Plants are the planet’s lungs, but they’re struggling to keep up due to rising CO2 emissions and deforestation. Engineers are giving them a helping hand, though, by augmenting their capacity with new technology and creating artificial substitutes to help them clean up our atmosphere.

Imperial College London, one of the UK’s top engineering schools, recently announced that it was teaming up with startup Arborea to build the company’s first outdoor pilot of its BioSolar Leaf cultivation system at the university’s White City campus in West London.

Arborea is developing large solar panel-like structures that house microscopic plants and can be installed on buildings or open land. The plants absorb light and carbon dioxide as they photosynthesize, removing greenhouse gases from the air and producing organic material, which can be processed to extract valuable food additives like omega-3 fatty acids.

The idea of growing algae to produce useful materials isn’t new, but Arborea’s pitch seems to be flexibility and affordability. The more conventional approach is to grow algae in open ponds, which are less efficient and open to contamination, or in photo-bioreactors, which typically require CO2 to be piped in rather than getting it from the air and can be expensive to run.

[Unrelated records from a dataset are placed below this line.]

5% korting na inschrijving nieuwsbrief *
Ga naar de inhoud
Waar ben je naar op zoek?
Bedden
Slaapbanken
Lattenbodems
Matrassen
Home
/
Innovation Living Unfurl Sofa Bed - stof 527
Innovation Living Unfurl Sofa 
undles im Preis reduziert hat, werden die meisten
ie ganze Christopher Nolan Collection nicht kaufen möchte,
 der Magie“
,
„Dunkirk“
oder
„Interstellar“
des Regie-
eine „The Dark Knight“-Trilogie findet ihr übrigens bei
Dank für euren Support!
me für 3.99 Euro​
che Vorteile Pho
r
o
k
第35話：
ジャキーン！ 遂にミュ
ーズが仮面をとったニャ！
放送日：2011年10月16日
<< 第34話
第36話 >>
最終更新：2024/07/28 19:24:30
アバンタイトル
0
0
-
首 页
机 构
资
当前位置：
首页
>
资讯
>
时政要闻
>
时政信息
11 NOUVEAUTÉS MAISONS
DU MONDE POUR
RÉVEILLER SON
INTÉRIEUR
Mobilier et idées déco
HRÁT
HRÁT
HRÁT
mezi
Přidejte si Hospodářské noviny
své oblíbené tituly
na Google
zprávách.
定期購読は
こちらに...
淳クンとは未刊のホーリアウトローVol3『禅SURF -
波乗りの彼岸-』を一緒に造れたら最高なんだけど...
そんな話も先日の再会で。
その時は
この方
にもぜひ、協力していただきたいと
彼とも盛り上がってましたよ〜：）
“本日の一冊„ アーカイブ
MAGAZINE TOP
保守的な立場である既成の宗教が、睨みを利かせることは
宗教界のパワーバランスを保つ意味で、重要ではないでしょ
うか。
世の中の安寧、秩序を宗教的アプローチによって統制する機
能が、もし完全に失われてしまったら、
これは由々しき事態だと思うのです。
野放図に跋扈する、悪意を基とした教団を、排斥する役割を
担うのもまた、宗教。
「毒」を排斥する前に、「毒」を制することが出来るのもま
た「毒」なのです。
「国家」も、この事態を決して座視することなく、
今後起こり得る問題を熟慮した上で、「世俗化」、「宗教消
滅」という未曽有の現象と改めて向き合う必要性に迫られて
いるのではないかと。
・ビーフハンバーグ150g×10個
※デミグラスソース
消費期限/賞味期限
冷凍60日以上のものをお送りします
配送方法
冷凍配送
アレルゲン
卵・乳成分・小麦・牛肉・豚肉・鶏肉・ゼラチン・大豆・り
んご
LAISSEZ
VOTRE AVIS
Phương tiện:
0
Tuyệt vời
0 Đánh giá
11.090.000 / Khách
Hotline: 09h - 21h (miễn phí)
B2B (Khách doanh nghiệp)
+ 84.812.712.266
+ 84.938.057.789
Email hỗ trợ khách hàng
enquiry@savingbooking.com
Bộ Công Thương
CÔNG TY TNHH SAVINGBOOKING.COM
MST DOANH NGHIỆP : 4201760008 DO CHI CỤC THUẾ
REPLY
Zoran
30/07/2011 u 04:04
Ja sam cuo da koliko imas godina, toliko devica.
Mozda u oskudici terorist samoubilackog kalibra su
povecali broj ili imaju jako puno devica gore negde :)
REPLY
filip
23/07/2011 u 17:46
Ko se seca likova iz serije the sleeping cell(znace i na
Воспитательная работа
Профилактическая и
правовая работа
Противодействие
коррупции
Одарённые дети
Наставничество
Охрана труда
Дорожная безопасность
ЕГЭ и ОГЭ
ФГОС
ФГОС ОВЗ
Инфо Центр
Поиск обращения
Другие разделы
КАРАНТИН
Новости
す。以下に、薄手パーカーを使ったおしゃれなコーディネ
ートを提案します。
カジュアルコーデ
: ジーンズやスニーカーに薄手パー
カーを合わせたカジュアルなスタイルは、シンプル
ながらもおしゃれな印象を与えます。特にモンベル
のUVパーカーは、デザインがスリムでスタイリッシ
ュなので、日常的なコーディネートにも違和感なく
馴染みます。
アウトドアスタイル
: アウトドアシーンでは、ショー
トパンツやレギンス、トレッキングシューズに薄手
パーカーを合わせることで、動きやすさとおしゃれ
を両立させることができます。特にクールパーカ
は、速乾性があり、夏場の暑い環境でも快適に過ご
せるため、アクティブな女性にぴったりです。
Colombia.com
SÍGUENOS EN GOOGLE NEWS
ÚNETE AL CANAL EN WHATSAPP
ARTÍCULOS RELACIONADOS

There’s little detail on how the technology deals with issues like nutrient supply and harvesting or how efficient it is. The company claims it can remove carbon dioxide as fast as 100 trees using the surface area of just a single tree, but there’s no published research to back that up, and it’s hard to compare the surface area of flat panels to that of a complex object like a tree. If you flattened out every inch of a tree’s surface it would cover a surprisingly large area.

Nonetheless, the ability to install these panels directly on buildings could present a promising way to soak up the huge amount of CO2 produced in our cities by transport and industry. And Arborea isn’t the only one trying to give plants a helping hand.

For decades researchers have been working on ways to use light-activated catalysts to split water into oxygen and hydrogen fuel, and more recently there have been efforts to fuse this with additional processes to combine the hydrogen with carbon from CO2 to produce all kinds of useful products.

Most notably, in 2016 Harvard researchers showed that water-splitting catalysts could be augmented with bacteria that combines the resulting hydrogen with CO2 to create oxygen and biomass, fuel, or other useful products. The approach was more efficient than plants at turning CO2 to fuel and was built using cheap materials, but turning it into a commercially viable technology will take time.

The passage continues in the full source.